Theo no se detuvo. Con la cabeza inclinada, como si estuviera midiendo sus pasos, masculló algo ininteligible.
—¿Cuántas cuerdas de repuesto suele tener? —preguntó Michael en el tono de voz más natural que supo poner.
Theo se encogió de hombros.
—No tengo la menor idea —dijo distraídamente—. Hace años que no estoy al tanto de las costumbres de Nita. Supongo que tendrá algunas más en casa.
Un suspiro profundo y un sollozo aislado se alzaron del sofá, dejándolos petrificados. Pero Nita no abrió los ojos después de sollozar, aunque sí estiró las piernas bajo la manta para luego volver a doblarlas contra el cuerpo.
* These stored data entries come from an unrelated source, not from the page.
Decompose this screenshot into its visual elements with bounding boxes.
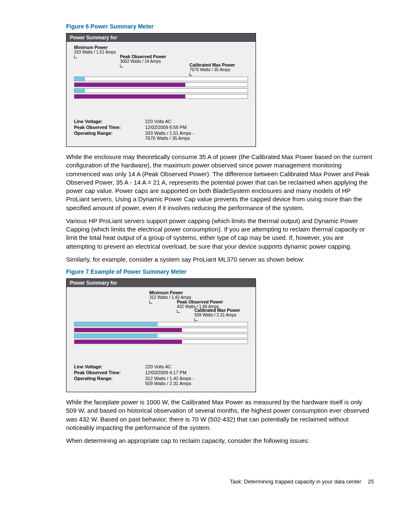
peak-title: Peak Observed Power xyxy=(177,299,223,304)
range-value-1: 312 Watts / 1.42 Amps - xyxy=(145,376,194,381)
peak-time-label: Peak Observed Time: xyxy=(74,370,145,375)
tick-icon xyxy=(189,73,192,76)
figure7-panel-body: Minimum Power 312 Watts / 1.42 Amps Peak… xyxy=(66,287,256,392)
tick-icon xyxy=(120,64,123,67)
detail-row: Peak Observed Time: 12/03/2009 4:17 PM xyxy=(74,370,248,375)
figure6-min-marker: Minimum Power 333 Watts / 1.51 Amps xyxy=(74,45,116,58)
line-voltage-label: Line Voltage: xyxy=(74,119,145,124)
tick-icon xyxy=(194,318,197,321)
bar-purple xyxy=(74,95,185,98)
range-value-2: 7676 Watts / 35 Amps xyxy=(145,136,190,141)
bar-purple xyxy=(74,340,182,344)
paragraph-4: While the faceplate power is 1000 W, the… xyxy=(66,398,374,432)
bar-cyan xyxy=(74,334,158,338)
bar-row xyxy=(74,334,248,338)
peak-time-value: 12/02/2009 6:58 PM xyxy=(145,125,248,130)
tick-icon xyxy=(177,310,180,313)
bar-row xyxy=(74,339,248,344)
figure6-bars xyxy=(74,75,248,99)
bar-row xyxy=(74,82,248,87)
line-voltage-label: Line Voltage: xyxy=(74,364,145,369)
figure6-details: Line Voltage: 220 Volts AC Peak Observed… xyxy=(74,119,248,141)
paragraph-2: Various HP ProLiant servers support powe… xyxy=(66,217,374,251)
page-number: 25 xyxy=(368,478,374,485)
peak-time-label: Peak Observed Time: xyxy=(74,125,145,130)
tick-icon xyxy=(74,55,77,58)
bar-row xyxy=(74,94,248,99)
range-value: 312 Watts / 1.42 Amps - 509 Watts / 2.31… xyxy=(145,376,248,386)
figure7-panel: Power Summary for Minimum Power 312 Watt… xyxy=(66,278,256,392)
bar-purple xyxy=(74,328,182,332)
detail-row: Peak Observed Time: 12/02/2009 6:58 PM xyxy=(74,125,248,130)
figure6-panel: Power Summary for Minimum Power 333 Watt… xyxy=(66,33,256,147)
figure7-details: Line Voltage: 220 Volts AC Peak Observed… xyxy=(74,364,248,386)
figure7-markers: Minimum Power 312 Watts / 1.42 Amps Peak… xyxy=(74,290,248,320)
detail-row: Line Voltage: 220 Volts AC xyxy=(74,119,248,124)
peak-sub: 3002 Watts / 14 Amps xyxy=(120,59,161,64)
line-voltage-value: 220 Volts AC xyxy=(145,119,248,124)
page-footer: Task: Determining trapped capacity in yo… xyxy=(66,478,374,485)
page-content: Figure 6 Power Summary Meter Power Summa… xyxy=(0,0,399,506)
max-title: Calibrated Max Power xyxy=(189,62,235,67)
max-sub: 7676 Watts / 35 Amps xyxy=(189,67,230,72)
max-sub: 509 Watts / 2.31 Amps xyxy=(194,313,236,317)
detail-row: Operating Range: 312 Watts / 1.42 Amps -… xyxy=(74,376,248,386)
max-title: Calibrated Max Power xyxy=(194,308,240,313)
footer-text: Task: Determining trapped capacity in yo… xyxy=(230,478,361,485)
range-value-2: 509 Watts / 2.31 Amps xyxy=(145,381,191,386)
figure7-caption: Figure 7 Example of Power Summary Meter xyxy=(66,268,374,275)
min-sub: 333 Watts / 1.51 Amps xyxy=(74,50,116,54)
tick-icon xyxy=(149,301,152,303)
bar-purple xyxy=(74,83,185,87)
figure6-caption: Figure 6 Power Summary Meter xyxy=(66,23,374,30)
range-label: Operating Range: xyxy=(74,376,145,386)
range-label: Operating Range: xyxy=(74,131,145,141)
min-title: Minimum Power xyxy=(149,290,183,295)
figure6-max-marker: Calibrated Max Power 7676 Watts / 35 Amp… xyxy=(189,63,235,76)
figure6-panel-title: Power Summary for xyxy=(66,33,256,42)
bar-row xyxy=(74,88,248,93)
bar-row xyxy=(74,77,248,81)
peak-time-value: 12/03/2009 4:17 PM xyxy=(145,370,248,375)
paragraph-1: While the enclosure may theoretically co… xyxy=(66,153,374,212)
figure7-bars xyxy=(74,320,248,344)
bar-row xyxy=(74,322,248,326)
bar-cyan xyxy=(74,89,85,93)
figure6-markers: Minimum Power 333 Watts / 1.51 Amps Peak… xyxy=(74,45,248,75)
line-voltage-value: 220 Volts AC xyxy=(145,364,248,369)
figure7-panel-title: Power Summary for xyxy=(66,279,256,287)
paragraph-5: When determining an appropriate cap to r… xyxy=(66,437,374,445)
min-title: Minimum Power xyxy=(74,45,108,50)
detail-row: Line Voltage: 220 Volts AC xyxy=(74,364,248,369)
figure6-panel-body: Minimum Power 333 Watts / 1.51 Amps Peak… xyxy=(66,42,256,146)
peak-title: Peak Observed Power xyxy=(120,54,166,59)
paragraph-3: Similarly, for example, consider a syste… xyxy=(66,255,374,264)
bar-cyan xyxy=(74,322,158,326)
detail-row: Operating Range: 333 Watts / 1.51 Amps -… xyxy=(74,131,248,141)
bar-cyan xyxy=(74,77,85,81)
range-value: 333 Watts / 1.51 Amps - 7676 Watts / 35 … xyxy=(145,131,248,141)
figure6-peak-marker: Peak Observed Power 3002 Watts / 14 Amps xyxy=(120,54,166,67)
figure7-max-marker: Calibrated Max Power 509 Watts / 2.31 Am… xyxy=(194,308,240,321)
bar-row xyxy=(74,328,248,332)
range-value-1: 333 Watts / 1.51 Amps - xyxy=(145,131,194,136)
Durante unos segundos se produjo un silencio cargado de suspense, luego vieron que Nita había vuelto a dormirse y Michael formuló en voz baja la pregunta que siempre le ponía nervioso:
—¿Tenía enemigos su hermano? ¿Alguno en concreto del que usted tenga noticia?
—Llevo una hora pensándolo... quién puede haber... quién puede haber querido... no tengo ni idea —dijo Theo, y tomó asiento en la silla tapizada de detrás de la mesa. Extendió las manos y se las miró alternativamente, palpándose los nudillos, protuberantes y anchos como los de Nita. Michael les echó un vistazo, verificando mecánicamente si tenía arañazos. Pero las manos de Theo van Gelden, al igual que las de Nita, el concertino y las otras dos instrumentistas de cuerda, estaban tersas y sin señal alguna.
—Usted mismo lo ha visto —dijo Theo con un encogimiento de hombros—. No se podría decir que tuviera verdaderos enemigos. Sin ir más lejos, yo tengo muchos más —prosiguió soltando una risita—. Lo extraño es que no me hayan agredido a mí, que no sea yo el que haya aparecido ahí tirado —dijo a la vez que señalaba hacia la puerta con un gesto. Luego su expresión se tornó grave de nuevo. Se frotó la cara con ambas manos y luego volvió a extenderlas y a contemplarlas—. Los cambios que Gabi quería introducir en su grupo han dado lugar a tensiones de todo tipo en los últimos tiempos. Ya sabe que había formado un grupo de música barroca con instrumentos de época. Era un perfeccionista acérrimo, y había gran competencia por incorporarse a su grupo. Ya se imagina el alboroto y los líos. Estaba lleno de planes para el grupo, sobre a quién iba a contratar y a quién no. Sobre la manera de pagarles y cuánto. Estudió y ponderó toda clase de métodos de remuneración, incluido el de un grupo londinense que paga a sus integrantes al revés que los demás: cuantos menos ensayos sean necesarios, más cobran. Es un incentivo para que practiquen en casa, algo que nunca hacen aquí. Nadie practica en casa, porque a mayor número de ensayos, más horas extras. Se han levantado ampollas, sin duda, había resentimientos, pero de ahí a tener verdaderos enemigos... ¿Hasta el extremo de llegar a esto? —se llevó las manos a la garganta.
—El
Doble concierto
en el que estaban trabajando... ¿no es Avigdor, el concertino, a quien correspondería interpretar los solos de violín?
—No es necesariamente el concertino quien interpreta los solos de violín. De hecho, apenas suele tocar solo, sobre todo en la música romántica, incluso cuando hay dos solistas y él es uno de ellos. Sea como fuere, los solos de este concierto de Brahms me parecen tan individuales, tan dotados de una calidad solista, que nunca los pondría en manos del concertino y del primer chelista, por muy buenos que fueran.